According to letter he wrote and circulated on November 11, 2017, Gen Malong pleaded that the Juba administration be prevailed upon to allow him safely move to Uganda.
“I should be allowed together with my guards to seek shelter and asylum at any UN camp in order to preserve my life and those around me,” the letter reads.
He has been holed up at his home in Juba with about 30 bodyguards and the situation escalated last week when government troops surrounded his house trying to disarm the guards.
Gen Malong also asked the South Sudan government to unconditionally release all his loyalists who escorted him to Yirol and were currently being detained by the National Security Service (NSS) in Juba.
The former powerful military commander claimed that Presidential Salva Kiir’s order dated November 3 had a sole effect of endangering both his life and the lives of his bodyguards, adding that it could also heighten countrywide.

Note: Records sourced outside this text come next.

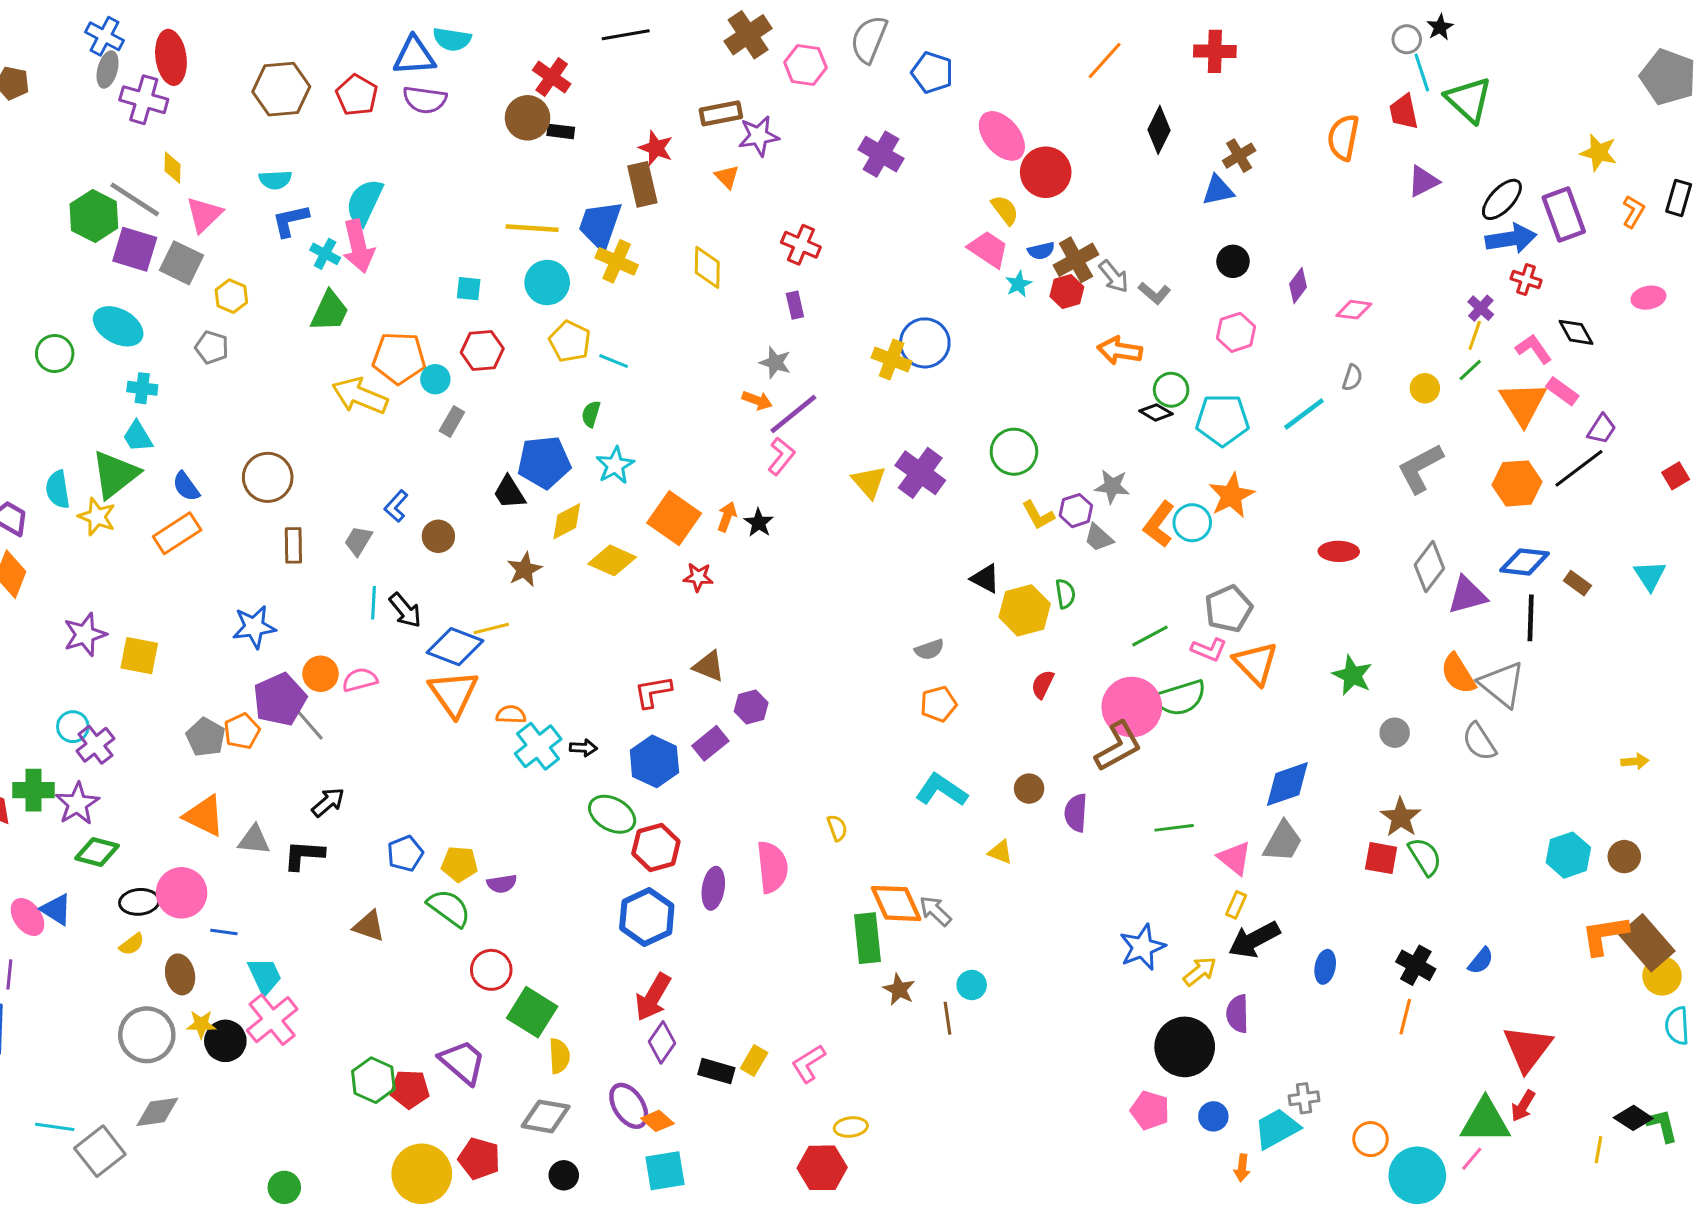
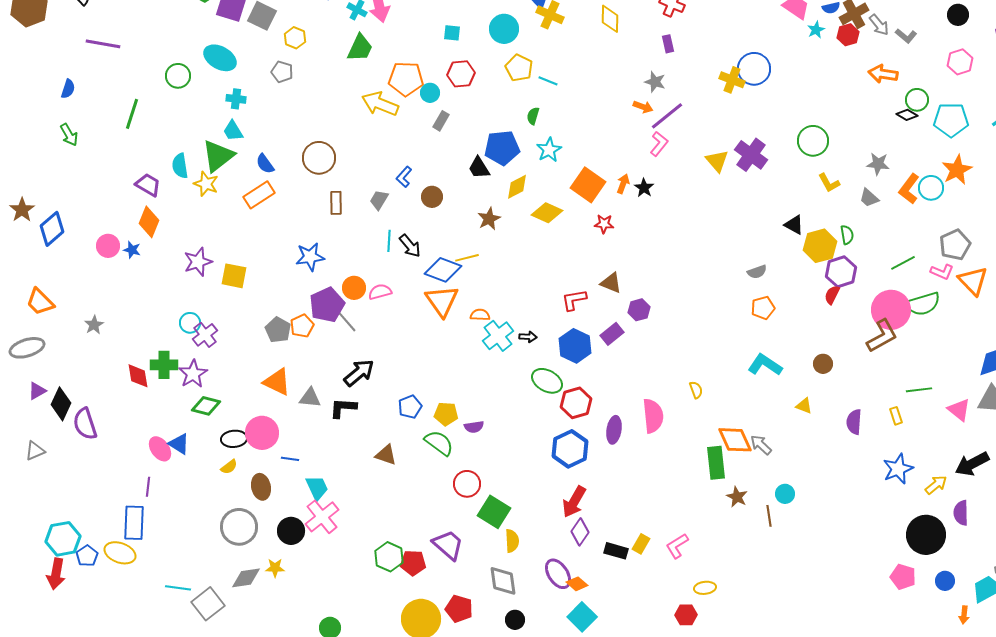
purple hexagon: (1076, 511) -> (841, 272), moved, size x1.4
black arrow: (328, 802) -> (359, 373), size x1.4
purple semicircle: (1076, 813) -> (854, 422), moved
yellow rectangle: (1236, 905) -> (896, 416), moved, turned -42
yellow star: (201, 1024) -> (275, 568), moved
gray diamond: (546, 1116) -> (503, 581), turned 72
red hexagon: (822, 1168) -> (686, 615), size x0.7
cyan square: (665, 1171) -> (582, 617), turned -36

“Mindful of the urgent need to preserve peace and security in the Republic of South Sudan and appreciative of the ongoing efforts to find peaceful and amicable solution to the crisis, my conditions must be met,”
Gen Malong was accused of directing last year’s fighting in Juba that killed hundreds. A former governor of Northern Bahr el Ghazal, he also has been accused of controlling an ethnic militia that numbers in the thousands.
In September the United States imposed sanctions on Malong, along with two senior South Sudan officials, for undermining the country’s peace, security and stability.
South Sudan’s civil war erupted in late 2013 and has killed tens of thousands of people and sent more than 2.4 million fleeing the country.
Most of these refugees have run to Uganda, Ethiopia, Kenya and Sudan, creating the largest displacement of civilians in Africa since the Rwanda genocide in 1994.